Photo by Mariah Wilson

2018–19 Teaching and Learning grants include second-language focus

By Matty Hume, August 30 2018 —

The winners of the 2018–19 University of Calgary Teaching and Learning grants were announced in July, with a total of $522,999.32 being allocated to recipients. The grants, which are funded by the Provost’s Office, intend to enhance student experience by providing various opportunities to instructors and researchers in three areas: practice grants, lesson study grants and Scholarship of Teaching and Learning (SoTL) grants. This year, the 23 recipients exemplify a vast array of expertise, from “Behavioural Neuroscience” to “Wearable Design for Mental Health.”

Angela George, an assistant professor in the School of Languages, Linguistics, Literatures and Cultures, is one of this year’s recipients. She is receiving practice grant funding for her project, “Increasing Interpersonal Skills and Oral Proficiency in the Second Language Classroom.” According to George, whose research focuses on how languages — particularly Spanish — are acquired or learned, says a primary focus of her project is giving Spanish students a more tangible benchmark of their progress.

“One thing I noticed is [when] students enter [language studies], their goal is to become fluent in Spanish after one semester,” George said. “Which is great but I don’t think most of them will become fluent after one semester, depending on how they define fluent.”

As a practice grant, George’s project included her attendance at a workshop that focused on providing students with a better idea of the skills they can acquire in entry-level language courses.

“Basically it helps the students with a couple of things, [like] what they can do with speaking and listening. So they may not be fluent but there’s a whole list of things they can do at the end of the semester,” George said. “This helps them assess their own skills, so it’s about self-assessment. I actually already attended the workshop. It was an intense four days and it talks about getting students from ‘beginning to intermediate,’ all the way up to ‘advanced to superior.’ ”

For researchers hoping to receive a Teaching and Learning grant in the future, George said an integral part of the application process is highlighting a project’s utility while connecting it to education research itself.

“First you write an abstract, then you have to ground it in context. I think the key was that I did cite some of the research in teaching and learning — that’s helpful for those that want the grant,” she said. “You give a timeline of what you want to do. This was the practice grant, so you attend a workshop or a conference and say how you’re going to use it in the classroom and how you will collaborate with students. A lot of the focus is what the students will get out of it.”

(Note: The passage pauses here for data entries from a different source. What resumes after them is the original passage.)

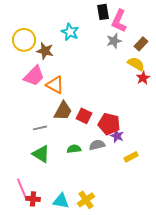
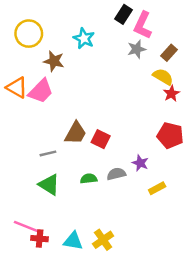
black rectangle: (103, 12) -> (123, 14), turned 42
yellow circle: (24, 40) -> (29, 34), moved
orange triangle: (55, 85) -> (17, 88), moved
red pentagon: (109, 124) -> (170, 135), moved
pink line: (22, 189) -> (26, 227), turned -45

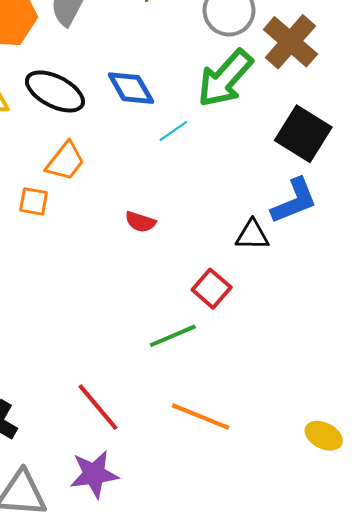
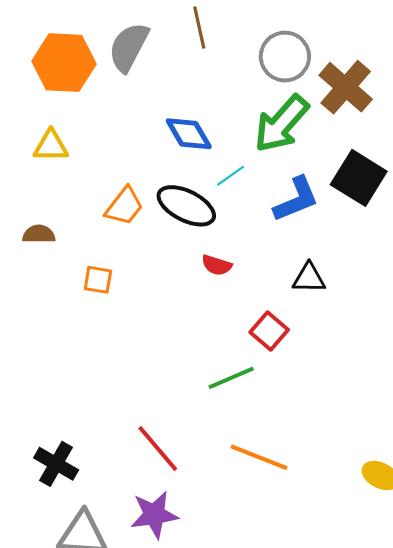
black ellipse: (55, 91) -> (186, 206), moved
orange square: (34, 201) -> (98, 280), moved
blue L-shape: (294, 201) -> (296, 199), moved
red semicircle: (140, 222) -> (217, 265), moved

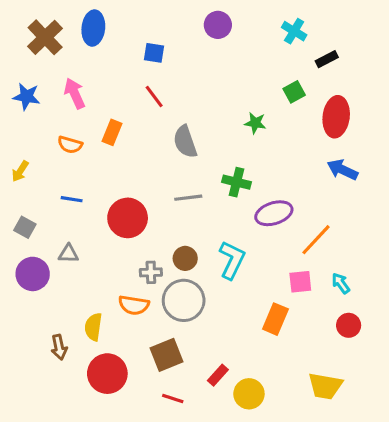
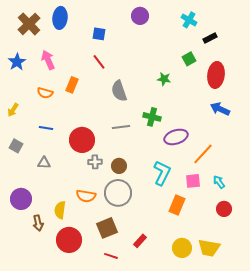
blue star: (26, 97) -> (17, 62), turned 30
cyan L-shape: (232, 260) -> (162, 173), moved
gray cross: (151, 272) -> (95, 162), moved
purple circle: (33, 274) -> (21, 199), moved
yellow circle: (249, 394) -> (182, 248), moved

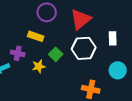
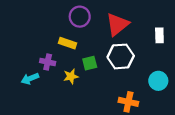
white rectangle: (113, 38) -> (159, 35), moved
green square: (56, 54) -> (90, 63), turned 32

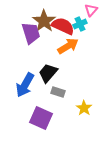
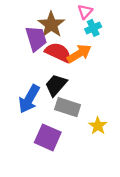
pink triangle: (91, 10) -> (85, 12), moved
red semicircle: (63, 26) -> (58, 52), moved
gray rectangle: (58, 92) -> (68, 107), size x1.5

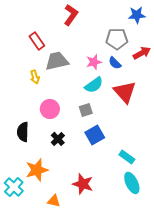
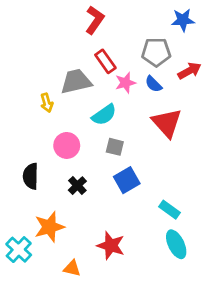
red rectangle: (37, 41) -> (105, 61), moved
cyan semicircle: (94, 85) -> (104, 115), moved
gray square: (86, 110) -> (115, 147), turned 32

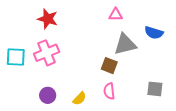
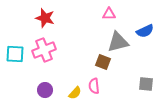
blue semicircle: (154, 33) -> (145, 31), turned -42
pink semicircle: (109, 91) -> (94, 86), moved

According to the Taylor Institute for Teaching and Learning, all applications are reviewed by the university’s Grants Adjudication Committees.

“The committees are comprised of two faculty members, a student representative, a staff member from the Taylor Institute for Teaching and Learning and the Taylor Institute’s Academic Director,” the Taylor Institute said in a statement to the Gauntlet. “Evaluations are based on the following criteria: they are grounded in the context of teaching and learning at the University of Calgary, they are anchored by compelling questions or goals related to teaching and learning, their activities are aligned with those questions and goals, they demonstrate clear potential for positive impact on teaching and learning [and] they contain appropriate budgets and that they are written with clarity and completeness.”

For George, the Teaching and Learning grants are an effort worth maintaining moving forward.

“I think it’s beneficial to improve the teaching and also being able to offer more workshops within our own school,” she said.